Dari Abu Salamah bahwa ia mendengar Abu Hurairah radhiyallahu ‘anhu, dari Nabi shallallahu ‘alaihi wasallam,
bahwa beliau bersabda: “Sesungguhnya Allah itu cemburu. Dan kecemburuan
Allah datang bilamana seorang mukmin melakukan hal yang diharamkan
Allah.” (HR. Muttafaq ‘alaih).
- Merasa senang, lega dan bahagia dengan setiap kebaikan dan ketaatan yang dilakukan olehnya atau oleh orang lain. Dan sebaliknya merasa sedih, kecewa dan marah terhadap setiap keburukan dan kemaksiatan yang diperbuat olehnya atau oleh orang lain.

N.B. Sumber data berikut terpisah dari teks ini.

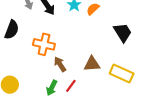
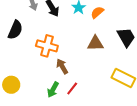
brown triangle: (92, 64) -> (95, 43), moved

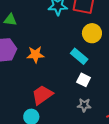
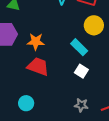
red trapezoid: (42, 95) -> (38, 66), moved, turned 50
gray star: (84, 105) -> (81, 105), moved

Rasulullah shallallahu ‘alaihi wa sallam bersabda:
“مَنْ سَرَّتْهُ حَسَنَتُهُ، وَ سَاءَتْهُ سَيِّئَتُهُ، فَهُوَ مُؤْمِنٌ”
”Barangsiapa bersenang hati
dengan amal kebaikannya, dan bersedih hati dengan keburukan yang
diperbuatnya, maka berarti dia adalah seorang mukmin” (HSR
Ath-Thabrani).
- Tidak meremehkan perbuatan dosa termasuk dosa-dosa kecil. Melainkan merasa dan menganggap setiap dosa, sekecil apapun, sebagai beban yang berat dan sesuatu yang menakutkan baginya. Para ulama salaf berkata:
لا تَنْظُرْ إِلَى صِغَرِ المَعْصِيَةِ، ولَكِنِ انْظُرْ إِلَى عِظَمِ مَنْ عَصَيْتَ !
(Jika mau bermaksiat)
janganlah kamu melihat pada kecilnya maksiat (andaipun ia maksiat dan
dosa kecil), namun lihat dan ingatlah akan kebesaran dan keagungan Dzat
yang kamu maksiati (durhakai), yakni Allah ‘Azza wa Jalla.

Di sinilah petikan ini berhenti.